*TASK STATEMENT:* Would you please copy every line from the records that contains the word "Varginha"?
★ ★ ★ ★ ★
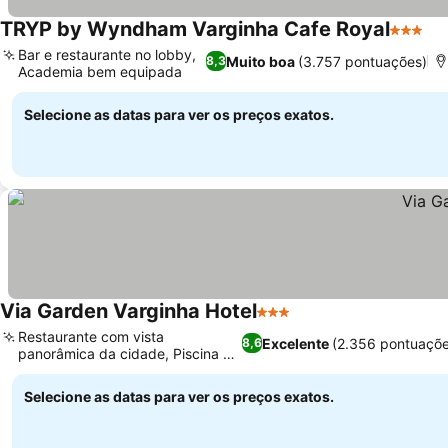
TRYP by Wyndham Varginha Cafe Royal
3 Estre
Bar e restaurante no lobby,
Muito boa
(3.757 pontuações)
8,3
Academia bem equipada
Selecione as datas para ver os preços exatos.
Via Garden Varginha Hotel
3 Estrelas
Restaurante com vista
Excelente
(2.356 pontuaçõe
8,6
panorâmica da cidade, Piscina na
cobertura
Selecione as datas para ver os preços exatos.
★ ★ ★ ★ ★
*THE ANSWER:*
TRYP by Wyndham Varginha Cafe Royal
Via Garden Varginha Hotel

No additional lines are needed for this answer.